Türkiye’deki tüm kurum ve kuruluşlara bir çağrı yapan Gıda Bankacılığı Derneği Yönetim Kurulu Başkanı Serhan Süzer, “Ülkemizde açlık ve yetersiz beslenmeyle mücadele etmek isteyen, elinde gıda bankasına bağışlayabileceği ürünler bulunan tüm firmaları Gıda Bankacılığı Derneği’ni desteklemeye davet ediyorum” dedi ve ekledi: “Destek vermek isteyen kuruluşların yalnızca gıda değil, gıda bankacılığı faaliyetlerinde önemli yeri olan depolama, nakliyat ya da işgücü anlamında da her türlü katkısına açığız. Şirketlere sesleniyorum: Gelin bu işi hep birlikte yapalım ve ülkemizin en temel sorunlarından biri olan açlık ve yetersiz beslenmeyi ortadan kaldıralım.”

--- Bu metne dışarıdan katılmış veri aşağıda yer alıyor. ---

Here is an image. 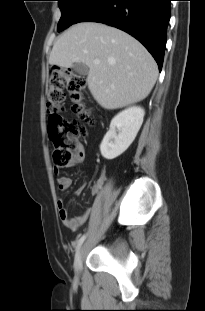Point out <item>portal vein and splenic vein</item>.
Instances as JSON below:
<instances>
[{
	"instance_id": "1",
	"label": "portal vein and splenic vein",
	"mask_w": 205,
	"mask_h": 311,
	"mask_svg": "<svg viewBox=\"0 0 205 311\" xmlns=\"http://www.w3.org/2000/svg\"><path fill=\"white\" fill-rule=\"evenodd\" d=\"M94 63H95V64H99V63H100V60L96 59V60H94Z\"/></svg>"
}]
</instances>
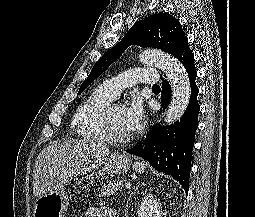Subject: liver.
<instances>
[{"instance_id": "1", "label": "liver", "mask_w": 255, "mask_h": 217, "mask_svg": "<svg viewBox=\"0 0 255 217\" xmlns=\"http://www.w3.org/2000/svg\"><path fill=\"white\" fill-rule=\"evenodd\" d=\"M109 154L106 144L88 140H72L46 147L35 161L33 195L40 197L53 192L73 178L97 170Z\"/></svg>"}]
</instances>
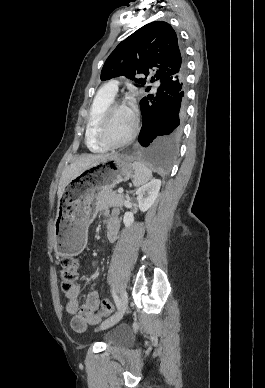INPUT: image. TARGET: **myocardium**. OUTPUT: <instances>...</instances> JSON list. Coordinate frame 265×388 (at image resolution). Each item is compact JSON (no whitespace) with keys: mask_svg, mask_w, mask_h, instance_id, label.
Segmentation results:
<instances>
[{"mask_svg":"<svg viewBox=\"0 0 265 388\" xmlns=\"http://www.w3.org/2000/svg\"><path fill=\"white\" fill-rule=\"evenodd\" d=\"M106 91H116V90H106ZM98 96V95H97ZM97 98V97H96ZM120 108H125V106L123 104H120V103H116V102H113V103H110L109 105H107L100 113L98 119H97V122H96V126H95V137H96V140L104 145V146H107V147H112V148H119V147H122V146H125L126 144H128L131 140H133L137 134V126L135 125V123L132 122V125H131V129L130 131L126 134V136H124L122 139H119V140H110L108 139L104 133H103V128H104V124H105V121H106V118L107 116L115 109H120Z\"/></svg>","mask_w":265,"mask_h":388,"instance_id":"f54148a6","label":"myocardium"}]
</instances>
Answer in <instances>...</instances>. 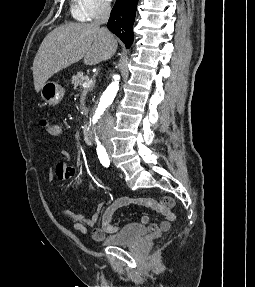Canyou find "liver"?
<instances>
[{
	"label": "liver",
	"instance_id": "obj_1",
	"mask_svg": "<svg viewBox=\"0 0 255 287\" xmlns=\"http://www.w3.org/2000/svg\"><path fill=\"white\" fill-rule=\"evenodd\" d=\"M118 48L117 40L99 24H64L44 38L33 62L36 92L43 84L68 66L84 58L86 66H96L109 60Z\"/></svg>",
	"mask_w": 255,
	"mask_h": 287
}]
</instances>
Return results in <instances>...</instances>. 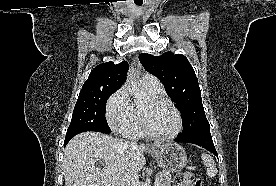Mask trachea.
<instances>
[{"mask_svg":"<svg viewBox=\"0 0 276 186\" xmlns=\"http://www.w3.org/2000/svg\"><path fill=\"white\" fill-rule=\"evenodd\" d=\"M136 5H142V2H135Z\"/></svg>","mask_w":276,"mask_h":186,"instance_id":"3493384b","label":"trachea"}]
</instances>
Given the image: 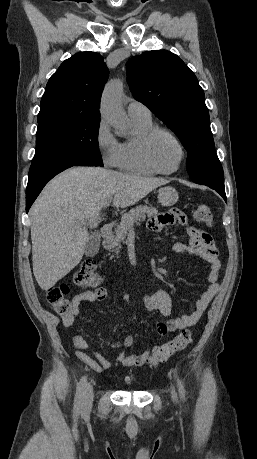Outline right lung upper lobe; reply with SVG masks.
Returning <instances> with one entry per match:
<instances>
[{
    "mask_svg": "<svg viewBox=\"0 0 257 459\" xmlns=\"http://www.w3.org/2000/svg\"><path fill=\"white\" fill-rule=\"evenodd\" d=\"M108 76V68L100 54L73 55L49 79L39 113L62 111L100 118L98 105Z\"/></svg>",
    "mask_w": 257,
    "mask_h": 459,
    "instance_id": "cb5924a9",
    "label": "right lung upper lobe"
}]
</instances>
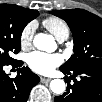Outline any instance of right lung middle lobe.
Returning <instances> with one entry per match:
<instances>
[{"label": "right lung middle lobe", "instance_id": "obj_1", "mask_svg": "<svg viewBox=\"0 0 102 102\" xmlns=\"http://www.w3.org/2000/svg\"><path fill=\"white\" fill-rule=\"evenodd\" d=\"M39 15L38 11L28 12L14 4L0 5V64L9 65L16 60L10 55L20 51L21 34L24 27Z\"/></svg>", "mask_w": 102, "mask_h": 102}]
</instances>
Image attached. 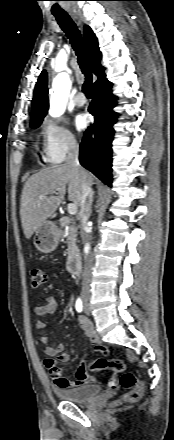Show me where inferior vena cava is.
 I'll return each instance as SVG.
<instances>
[{"label": "inferior vena cava", "mask_w": 174, "mask_h": 440, "mask_svg": "<svg viewBox=\"0 0 174 440\" xmlns=\"http://www.w3.org/2000/svg\"><path fill=\"white\" fill-rule=\"evenodd\" d=\"M79 146L76 143L75 139L70 140L69 142V151L66 157V164L72 166L76 171L80 174L81 179V202H80V213H79V219H80V234L82 241L85 243L89 240L88 233H89V226H88V219L91 214V205H92V196L93 191L91 189L90 184L87 181V175L86 171L81 167L79 163ZM92 262L93 258L92 255H90L86 261V264L84 266L83 274H82V295L87 296L90 294V277H91V270H92Z\"/></svg>", "instance_id": "inferior-vena-cava-1"}]
</instances>
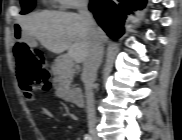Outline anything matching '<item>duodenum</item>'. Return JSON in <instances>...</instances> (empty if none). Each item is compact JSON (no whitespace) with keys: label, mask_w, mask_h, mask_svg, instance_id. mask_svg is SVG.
Returning a JSON list of instances; mask_svg holds the SVG:
<instances>
[{"label":"duodenum","mask_w":182,"mask_h":140,"mask_svg":"<svg viewBox=\"0 0 182 140\" xmlns=\"http://www.w3.org/2000/svg\"><path fill=\"white\" fill-rule=\"evenodd\" d=\"M69 100L75 105V106H83L84 104V99H83V96L80 92L74 90L72 91L70 97H69Z\"/></svg>","instance_id":"duodenum-1"}]
</instances>
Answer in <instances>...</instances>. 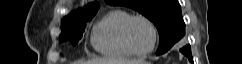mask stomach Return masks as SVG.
Returning a JSON list of instances; mask_svg holds the SVG:
<instances>
[{
	"instance_id": "stomach-1",
	"label": "stomach",
	"mask_w": 242,
	"mask_h": 64,
	"mask_svg": "<svg viewBox=\"0 0 242 64\" xmlns=\"http://www.w3.org/2000/svg\"><path fill=\"white\" fill-rule=\"evenodd\" d=\"M138 64H149V63L142 61L141 63H138Z\"/></svg>"
}]
</instances>
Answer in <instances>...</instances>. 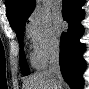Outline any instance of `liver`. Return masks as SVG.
I'll list each match as a JSON object with an SVG mask.
<instances>
[{"label": "liver", "mask_w": 89, "mask_h": 89, "mask_svg": "<svg viewBox=\"0 0 89 89\" xmlns=\"http://www.w3.org/2000/svg\"><path fill=\"white\" fill-rule=\"evenodd\" d=\"M61 79L47 72L31 75L24 84V89H61ZM60 87V88H57Z\"/></svg>", "instance_id": "liver-1"}]
</instances>
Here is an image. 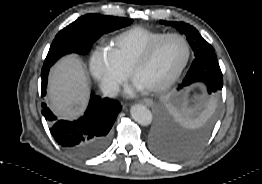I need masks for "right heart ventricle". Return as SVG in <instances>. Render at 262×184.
<instances>
[{"mask_svg":"<svg viewBox=\"0 0 262 184\" xmlns=\"http://www.w3.org/2000/svg\"><path fill=\"white\" fill-rule=\"evenodd\" d=\"M163 34L143 27H132L113 38L109 51L118 64L129 72L142 51Z\"/></svg>","mask_w":262,"mask_h":184,"instance_id":"e07e8e85","label":"right heart ventricle"}]
</instances>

Türkiye İsrafı Önleme Vakfı Başkanı ve Gıda Bankacılığı Derneği Yönetim Kurulu Üyesi Prof. Dr. Aziz Akgül, Türkiye’nin 2009 yılında, GSYİH’nin yaklaşık dörtte birini, bir başka ifadeyle 220 milyar TL’sini israf ettiğini hatırlattı: “İsraf edilen önemli kaynaklardan birisi de gıdadır. Gıda israfında sembol, ekmek israfıdır. Türkiye, bir günde İzmir nüfusu kadar yani 3.750.000 ekmeğini israf ediyor. Gıda bankacılığının ilk uygulaması, 20 Ocak 2004 tarihinde Diyarbakır’da başlamıştı ve bugün baktığımızda Türkiye’de 50 civarında gıda bankası bulunduğunu görüyoruz. Pek çoğu da iyi niyetle ama oldukça sınırlı imkanlarla hareket ediyor. GBD sayesinde bu alandaki çalışmaların belirli standartlar doğrultusunda gerçekleştirilmesi ve daha etkin faaliyetler yürütülmesi mümkün olacak.”